Teknologi

Sakana mengklaim makalah yang dihasilkan AI-nya melewati peer review-tapi sedikit lebih bernuansa dari itu

Startup Jepang Sakana mengatakan bahwa AI itu dihasilkan publikasi ilmiah peer-review pertama. Tetapi sementara klaim itu tidak tidak benar, ada peringatan yang signifikan untuk dicatat.

Itu Debat berputar -putar di sekitar AI dan perannya dalam proses ilmiah tumbuh lebih ganas dari hari ke hari. Banyak peneliti tidak percaya AI cukup siap untuk berfungsi sebagai “co-scientist,” sementara yang lain berpikir bahwa ada potensi-tetapi mengakui ini adalah hari-hari awal.

Sakana jatuh ke kamp yang terakhir.

Perusahaan mengatakan bahwa mereka menggunakan sistem AI yang disebut AI Scientist-V2 untuk menghasilkan makalah yang kemudian diserahkan Sakana ke lokakarya di ICLR, sebuah konferensi AI yang sudah berjalan lama dan terkemuka. Sakana mengklaim bahwa penyelenggara lokakarya, serta kepemimpinan ICLR, telah sepakat untuk bekerja dengan perusahaan untuk melakukan eksperimen untuk meninjau dua naskah yang dihasilkan AI.

Sakana mengatakan pihaknya berkolaborasi dengan para peneliti di University of British Columbia dan University of Oxford untuk menyerahkan tiga makalah yang dihasilkan AI ke lokakarya yang disebutkan di atas untuk peer review. AI Scientist-V2 menghasilkan makalah “end-to-end,” klaim Sakana, termasuk hipotesis ilmiah, eksperimen dan kode eksperimental, analisis data, visualisasi, teks, dan judul.

“Kami menghasilkan ide -ide penelitian dengan memberikan abstrak dan deskripsi lokakarya kepada AI,” Robert Lange, seorang ilmuwan penelitian dan anggota pendiri di Sakana, mengatakan kepada TechCrunch melalui email. “Ini memastikan bahwa makalah yang dihasilkan ada pada topik dan pengiriman yang sesuai.”

Satu makalah dari ketiganya diterima di Lokakarya ICLR – sebuah makalah yang melemparkan lensa kritis pada teknik pelatihan untuk model AI. Sakana mengatakan mereka segera menarik kertas sebelum dapat diterbitkan untuk kepentingan transparansi dan penghormatan terhadap konvensi ICLR.

Cuplikan kertas yang dihasilkan AI Sakana.Kredit gambar:Memblokir

“Makalah yang diterima keduanya memperkenalkan metode baru yang menjanjikan untuk melatih jaringan saraf dan menunjukkan bahwa masih ada tantangan empiris yang tersisa,” kata Lange. “Ini memberikan titik data yang menarik untuk memicu penyelidikan ilmiah lebih lanjut.”

Tetapi pencapaiannya tidak mengesankan seperti pada pandangan pertama.

Dalam sebuah posting blog, Sakana mengakui bahwa AI -nya sesekali membuat kesalahan kutipan “memalukan”, misalnya secara tidak benar menghubungkan metode dengan makalah 2016 alih -alih karya 1997 yang asli.

Makalah Sakana juga tidak mengalami pengawasan sebanyak beberapa publikasi peer-review lainnya. Karena perusahaan menariknya setelah peer review awal, makalah ini tidak menerima “meta-review” tambahan, di mana penyelenggara lokakarya secara teori dapat menolaknya.

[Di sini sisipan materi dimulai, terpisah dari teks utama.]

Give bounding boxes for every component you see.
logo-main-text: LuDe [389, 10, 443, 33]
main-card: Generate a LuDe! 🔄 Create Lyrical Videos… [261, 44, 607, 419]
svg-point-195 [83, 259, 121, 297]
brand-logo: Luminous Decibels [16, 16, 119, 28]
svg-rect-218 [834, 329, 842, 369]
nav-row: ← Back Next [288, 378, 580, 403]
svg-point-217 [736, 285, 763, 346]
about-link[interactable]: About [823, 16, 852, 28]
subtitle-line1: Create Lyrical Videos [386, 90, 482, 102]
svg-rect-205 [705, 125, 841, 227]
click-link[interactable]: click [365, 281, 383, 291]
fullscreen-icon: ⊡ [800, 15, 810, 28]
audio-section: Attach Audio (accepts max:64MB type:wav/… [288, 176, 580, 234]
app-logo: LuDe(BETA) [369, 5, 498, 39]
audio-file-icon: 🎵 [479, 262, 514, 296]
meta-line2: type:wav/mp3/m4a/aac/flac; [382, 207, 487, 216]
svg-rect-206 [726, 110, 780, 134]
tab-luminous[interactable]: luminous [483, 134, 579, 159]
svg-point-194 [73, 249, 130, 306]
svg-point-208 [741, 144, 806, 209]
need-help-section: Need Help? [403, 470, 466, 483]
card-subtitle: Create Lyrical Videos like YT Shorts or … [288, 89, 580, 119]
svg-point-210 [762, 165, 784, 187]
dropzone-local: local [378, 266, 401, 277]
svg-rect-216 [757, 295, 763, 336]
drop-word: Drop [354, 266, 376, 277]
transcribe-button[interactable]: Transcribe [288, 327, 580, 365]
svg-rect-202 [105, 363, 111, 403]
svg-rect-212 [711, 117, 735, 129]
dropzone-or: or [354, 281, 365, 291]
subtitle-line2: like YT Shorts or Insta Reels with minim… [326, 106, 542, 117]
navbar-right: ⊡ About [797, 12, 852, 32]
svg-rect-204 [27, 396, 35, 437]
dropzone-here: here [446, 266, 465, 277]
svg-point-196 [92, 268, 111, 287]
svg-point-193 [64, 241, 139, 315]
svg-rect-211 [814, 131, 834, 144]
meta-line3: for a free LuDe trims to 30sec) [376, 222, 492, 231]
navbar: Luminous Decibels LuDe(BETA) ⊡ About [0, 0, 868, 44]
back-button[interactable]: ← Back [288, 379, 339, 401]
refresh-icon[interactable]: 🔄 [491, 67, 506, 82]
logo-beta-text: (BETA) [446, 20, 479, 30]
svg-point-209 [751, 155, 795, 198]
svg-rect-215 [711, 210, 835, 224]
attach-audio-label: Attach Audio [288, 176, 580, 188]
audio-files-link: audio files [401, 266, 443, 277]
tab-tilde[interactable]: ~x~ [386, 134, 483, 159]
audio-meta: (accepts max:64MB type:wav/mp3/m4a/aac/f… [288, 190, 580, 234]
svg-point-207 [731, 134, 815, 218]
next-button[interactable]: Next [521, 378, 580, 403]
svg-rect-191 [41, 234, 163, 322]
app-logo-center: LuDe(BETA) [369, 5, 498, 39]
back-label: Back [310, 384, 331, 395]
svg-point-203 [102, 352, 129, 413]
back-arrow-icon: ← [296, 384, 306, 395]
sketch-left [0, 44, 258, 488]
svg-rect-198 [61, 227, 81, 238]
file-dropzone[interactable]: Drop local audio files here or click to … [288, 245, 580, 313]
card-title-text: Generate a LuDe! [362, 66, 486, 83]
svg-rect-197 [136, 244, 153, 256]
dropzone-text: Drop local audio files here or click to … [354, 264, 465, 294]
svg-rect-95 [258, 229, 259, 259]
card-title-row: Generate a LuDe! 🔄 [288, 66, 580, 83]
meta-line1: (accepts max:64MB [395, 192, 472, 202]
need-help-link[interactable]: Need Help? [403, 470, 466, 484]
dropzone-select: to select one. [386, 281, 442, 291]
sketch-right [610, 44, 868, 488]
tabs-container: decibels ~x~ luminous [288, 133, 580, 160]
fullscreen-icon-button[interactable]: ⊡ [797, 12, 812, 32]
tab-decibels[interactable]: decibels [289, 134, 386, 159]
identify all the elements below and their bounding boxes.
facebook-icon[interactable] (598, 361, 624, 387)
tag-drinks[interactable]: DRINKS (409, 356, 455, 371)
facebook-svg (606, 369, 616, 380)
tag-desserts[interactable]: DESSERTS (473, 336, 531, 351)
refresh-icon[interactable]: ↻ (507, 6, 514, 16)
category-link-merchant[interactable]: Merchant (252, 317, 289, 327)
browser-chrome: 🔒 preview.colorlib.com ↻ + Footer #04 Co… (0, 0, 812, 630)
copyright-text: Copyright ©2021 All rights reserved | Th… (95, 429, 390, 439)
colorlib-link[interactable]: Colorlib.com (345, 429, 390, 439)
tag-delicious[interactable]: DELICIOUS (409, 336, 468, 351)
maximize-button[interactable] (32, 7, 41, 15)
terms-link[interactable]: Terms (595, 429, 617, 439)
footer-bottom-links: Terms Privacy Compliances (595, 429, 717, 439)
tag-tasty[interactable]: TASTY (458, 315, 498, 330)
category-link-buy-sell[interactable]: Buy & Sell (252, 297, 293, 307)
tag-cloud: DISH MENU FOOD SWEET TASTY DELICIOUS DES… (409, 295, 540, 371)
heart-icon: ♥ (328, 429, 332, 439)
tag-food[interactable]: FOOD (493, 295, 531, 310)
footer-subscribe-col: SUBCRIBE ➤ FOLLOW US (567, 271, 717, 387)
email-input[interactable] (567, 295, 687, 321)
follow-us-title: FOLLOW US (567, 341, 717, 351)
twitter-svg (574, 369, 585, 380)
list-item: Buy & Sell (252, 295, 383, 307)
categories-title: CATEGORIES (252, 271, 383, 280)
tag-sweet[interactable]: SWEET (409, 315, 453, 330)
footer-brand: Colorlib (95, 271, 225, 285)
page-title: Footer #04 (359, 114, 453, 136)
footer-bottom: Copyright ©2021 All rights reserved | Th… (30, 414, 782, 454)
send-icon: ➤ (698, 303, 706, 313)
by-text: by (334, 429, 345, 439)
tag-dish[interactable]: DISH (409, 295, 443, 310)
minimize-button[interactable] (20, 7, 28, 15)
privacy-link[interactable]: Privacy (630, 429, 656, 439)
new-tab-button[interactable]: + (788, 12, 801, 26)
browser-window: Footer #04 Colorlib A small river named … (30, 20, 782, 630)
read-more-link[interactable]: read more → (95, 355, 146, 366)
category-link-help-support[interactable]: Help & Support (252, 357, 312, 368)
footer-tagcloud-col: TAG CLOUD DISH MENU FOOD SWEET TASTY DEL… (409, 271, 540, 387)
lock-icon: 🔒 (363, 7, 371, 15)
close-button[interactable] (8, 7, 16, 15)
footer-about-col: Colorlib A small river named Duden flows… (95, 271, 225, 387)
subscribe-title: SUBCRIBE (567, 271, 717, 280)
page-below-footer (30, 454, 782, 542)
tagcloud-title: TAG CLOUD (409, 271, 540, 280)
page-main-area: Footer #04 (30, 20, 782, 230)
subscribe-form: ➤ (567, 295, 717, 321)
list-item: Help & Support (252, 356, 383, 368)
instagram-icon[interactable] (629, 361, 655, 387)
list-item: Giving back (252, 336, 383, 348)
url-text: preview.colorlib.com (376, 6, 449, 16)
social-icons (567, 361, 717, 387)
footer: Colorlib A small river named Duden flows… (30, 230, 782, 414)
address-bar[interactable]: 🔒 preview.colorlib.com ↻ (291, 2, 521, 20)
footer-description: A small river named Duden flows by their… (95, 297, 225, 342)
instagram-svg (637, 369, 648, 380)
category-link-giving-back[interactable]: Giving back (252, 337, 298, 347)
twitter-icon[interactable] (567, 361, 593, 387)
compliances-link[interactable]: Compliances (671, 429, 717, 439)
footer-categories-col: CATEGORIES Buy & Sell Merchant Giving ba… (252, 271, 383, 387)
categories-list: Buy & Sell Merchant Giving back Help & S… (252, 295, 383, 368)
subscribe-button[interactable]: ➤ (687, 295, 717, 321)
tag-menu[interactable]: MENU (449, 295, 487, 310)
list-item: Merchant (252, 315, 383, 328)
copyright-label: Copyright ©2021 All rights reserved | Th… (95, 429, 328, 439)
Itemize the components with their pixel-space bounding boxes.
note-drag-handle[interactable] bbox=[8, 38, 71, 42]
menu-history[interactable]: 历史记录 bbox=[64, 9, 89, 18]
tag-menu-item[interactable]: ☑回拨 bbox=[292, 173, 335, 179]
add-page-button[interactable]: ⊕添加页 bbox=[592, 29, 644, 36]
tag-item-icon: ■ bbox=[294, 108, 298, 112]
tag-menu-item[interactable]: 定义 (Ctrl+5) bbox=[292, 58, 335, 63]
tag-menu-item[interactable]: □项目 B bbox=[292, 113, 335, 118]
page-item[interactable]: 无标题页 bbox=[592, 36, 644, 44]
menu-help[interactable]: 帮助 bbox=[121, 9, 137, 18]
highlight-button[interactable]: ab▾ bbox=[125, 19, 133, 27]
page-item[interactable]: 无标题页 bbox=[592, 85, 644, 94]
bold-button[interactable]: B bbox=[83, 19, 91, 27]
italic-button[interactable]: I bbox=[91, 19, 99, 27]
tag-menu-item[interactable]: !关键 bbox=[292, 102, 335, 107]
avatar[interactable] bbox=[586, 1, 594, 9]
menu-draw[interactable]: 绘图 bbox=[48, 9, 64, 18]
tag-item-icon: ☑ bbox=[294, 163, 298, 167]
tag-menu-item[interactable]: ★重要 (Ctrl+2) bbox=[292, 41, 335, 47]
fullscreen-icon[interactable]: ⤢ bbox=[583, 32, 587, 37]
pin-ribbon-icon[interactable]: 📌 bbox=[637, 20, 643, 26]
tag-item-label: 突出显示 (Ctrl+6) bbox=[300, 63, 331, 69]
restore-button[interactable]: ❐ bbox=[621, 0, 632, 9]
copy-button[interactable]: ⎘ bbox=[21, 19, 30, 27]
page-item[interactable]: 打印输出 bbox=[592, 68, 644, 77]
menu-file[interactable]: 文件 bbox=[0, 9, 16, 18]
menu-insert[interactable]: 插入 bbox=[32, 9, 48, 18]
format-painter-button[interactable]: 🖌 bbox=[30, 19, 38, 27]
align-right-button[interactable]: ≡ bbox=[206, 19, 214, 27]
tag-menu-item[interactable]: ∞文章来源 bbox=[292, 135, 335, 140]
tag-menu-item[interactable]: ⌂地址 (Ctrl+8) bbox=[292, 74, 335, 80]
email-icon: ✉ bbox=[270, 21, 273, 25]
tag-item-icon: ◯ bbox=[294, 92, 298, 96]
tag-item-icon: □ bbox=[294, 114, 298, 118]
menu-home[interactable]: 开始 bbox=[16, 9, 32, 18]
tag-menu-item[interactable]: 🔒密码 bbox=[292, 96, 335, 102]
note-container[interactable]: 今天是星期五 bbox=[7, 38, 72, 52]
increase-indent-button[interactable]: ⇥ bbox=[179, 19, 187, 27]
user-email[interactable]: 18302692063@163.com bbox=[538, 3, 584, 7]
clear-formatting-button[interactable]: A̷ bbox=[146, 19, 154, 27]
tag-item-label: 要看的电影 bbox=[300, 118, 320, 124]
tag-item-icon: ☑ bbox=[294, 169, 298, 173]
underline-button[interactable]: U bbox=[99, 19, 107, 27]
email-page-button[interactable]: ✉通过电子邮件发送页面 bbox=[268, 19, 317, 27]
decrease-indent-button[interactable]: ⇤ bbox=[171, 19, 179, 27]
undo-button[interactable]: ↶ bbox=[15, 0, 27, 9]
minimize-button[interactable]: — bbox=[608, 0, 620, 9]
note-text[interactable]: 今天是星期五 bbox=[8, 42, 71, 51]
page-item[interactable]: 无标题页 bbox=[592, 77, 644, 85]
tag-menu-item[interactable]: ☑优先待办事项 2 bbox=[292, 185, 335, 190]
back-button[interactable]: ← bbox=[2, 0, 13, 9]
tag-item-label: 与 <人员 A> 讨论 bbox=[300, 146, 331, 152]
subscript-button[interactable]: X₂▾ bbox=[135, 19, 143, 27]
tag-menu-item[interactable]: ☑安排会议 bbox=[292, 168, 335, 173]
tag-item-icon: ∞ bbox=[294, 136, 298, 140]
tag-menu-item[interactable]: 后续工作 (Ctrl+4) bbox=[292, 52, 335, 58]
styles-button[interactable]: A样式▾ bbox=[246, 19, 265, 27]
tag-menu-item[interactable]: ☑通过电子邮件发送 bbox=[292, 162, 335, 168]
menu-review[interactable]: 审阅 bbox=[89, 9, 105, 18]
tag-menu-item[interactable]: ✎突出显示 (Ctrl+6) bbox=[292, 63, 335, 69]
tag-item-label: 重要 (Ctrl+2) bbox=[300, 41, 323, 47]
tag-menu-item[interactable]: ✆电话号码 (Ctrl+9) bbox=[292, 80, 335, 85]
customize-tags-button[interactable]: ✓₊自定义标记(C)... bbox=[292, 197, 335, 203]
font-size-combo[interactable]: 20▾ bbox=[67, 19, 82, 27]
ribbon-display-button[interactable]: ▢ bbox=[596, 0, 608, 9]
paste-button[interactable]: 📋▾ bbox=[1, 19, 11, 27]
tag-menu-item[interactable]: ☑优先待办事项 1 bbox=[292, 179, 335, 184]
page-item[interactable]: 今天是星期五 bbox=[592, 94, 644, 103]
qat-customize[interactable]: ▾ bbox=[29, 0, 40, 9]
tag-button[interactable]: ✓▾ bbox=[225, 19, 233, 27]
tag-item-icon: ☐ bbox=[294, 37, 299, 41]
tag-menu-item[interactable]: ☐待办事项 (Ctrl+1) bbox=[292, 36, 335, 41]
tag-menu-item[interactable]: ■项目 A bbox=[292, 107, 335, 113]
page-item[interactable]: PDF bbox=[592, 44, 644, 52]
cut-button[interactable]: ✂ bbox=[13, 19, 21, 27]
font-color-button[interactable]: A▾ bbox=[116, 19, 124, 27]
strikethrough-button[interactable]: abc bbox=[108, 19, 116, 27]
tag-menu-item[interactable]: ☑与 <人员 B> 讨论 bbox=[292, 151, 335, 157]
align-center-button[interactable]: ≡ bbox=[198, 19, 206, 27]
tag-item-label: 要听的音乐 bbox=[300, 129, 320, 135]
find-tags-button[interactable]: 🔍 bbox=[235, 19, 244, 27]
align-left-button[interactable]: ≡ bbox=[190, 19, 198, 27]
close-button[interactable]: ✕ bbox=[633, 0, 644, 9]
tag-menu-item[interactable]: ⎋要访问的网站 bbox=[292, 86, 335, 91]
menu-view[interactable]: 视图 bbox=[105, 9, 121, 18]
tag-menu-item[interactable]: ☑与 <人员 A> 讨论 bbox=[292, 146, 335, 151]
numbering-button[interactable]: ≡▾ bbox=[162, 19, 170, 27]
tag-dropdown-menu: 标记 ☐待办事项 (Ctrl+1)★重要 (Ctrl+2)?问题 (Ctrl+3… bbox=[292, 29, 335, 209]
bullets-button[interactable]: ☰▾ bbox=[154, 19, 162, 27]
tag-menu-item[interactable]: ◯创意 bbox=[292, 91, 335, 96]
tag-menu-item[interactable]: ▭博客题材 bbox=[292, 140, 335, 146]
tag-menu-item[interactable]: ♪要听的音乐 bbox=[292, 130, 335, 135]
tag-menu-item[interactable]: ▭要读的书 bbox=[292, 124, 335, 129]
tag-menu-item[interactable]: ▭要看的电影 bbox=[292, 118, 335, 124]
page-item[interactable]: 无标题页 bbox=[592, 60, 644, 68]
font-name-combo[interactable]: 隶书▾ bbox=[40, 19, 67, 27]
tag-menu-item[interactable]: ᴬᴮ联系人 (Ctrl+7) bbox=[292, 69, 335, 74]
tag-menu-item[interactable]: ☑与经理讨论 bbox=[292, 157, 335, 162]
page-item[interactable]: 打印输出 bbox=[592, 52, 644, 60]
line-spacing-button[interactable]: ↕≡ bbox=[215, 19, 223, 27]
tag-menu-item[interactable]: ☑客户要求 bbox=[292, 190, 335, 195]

Lalu ada fakta bahwa tingkat penerimaan untuk lokakarya konferensi cenderung lebih tinggi daripada tingkat penerimaan untuk “jalur konferensi” utama – sebuah fakta yang disebutkan Sakana secara terang -terangan dalam posting blognya. Perusahaan mengatakan bahwa tidak ada studi yang dihasilkan AI-nya yang lulus bilah internalnya untuk publikasi trek konferensi ICLR.

Matthew Guzdial, seorang peneliti AI dan asisten profesor di University of Alberta, menyebut hasil Sakana “sedikit menyesatkan.”

“Orang -orang Sakana memilih surat -surat dari sejumlah yang dihasilkan, yang berarti mereka menggunakan penilaian manusia dalam hal memilih output yang mereka pikir mungkin masuk,” katanya melalui email. “Apa yang saya pikir ini menunjukkan bahwa manusia plus AI bisa efektif, bukan karena AI saja dapat menciptakan kemajuan ilmiah.”

Mike Cook, seorang peneliti di King's College London yang berspesialisasi dalam AI, mempertanyakan kekakuan pengulas dan lokakarya peer.

“Lokakarya baru, seperti ini, sering ditinjau oleh lebih banyak peneliti junior,” katanya kepada TechCrunch. “Perlu juga dicatat bahwa lokakarya ini adalah tentang hasil dan kesulitan negatif – yang hebat, saya telah menjalankan lokakarya yang serupa sebelumnya – tetapi bisa dibilang lebih mudah untuk mendapatkan AI untuk menulis tentang kegagalan dengan meyakinkan.”

Cook menambahkan bahwa dia tidak terkejut AI dapat lulus ulasan peer, mengingat bahwa AI unggul dalam menulis prosa yang terdengar manusia. Sebagian-AI-dihasilkan dokumen Lulus Review Journal Bahkan bukan hal baru, Cook menunjukkan, juga tidak ada dilema etis yang berpose untuk sains.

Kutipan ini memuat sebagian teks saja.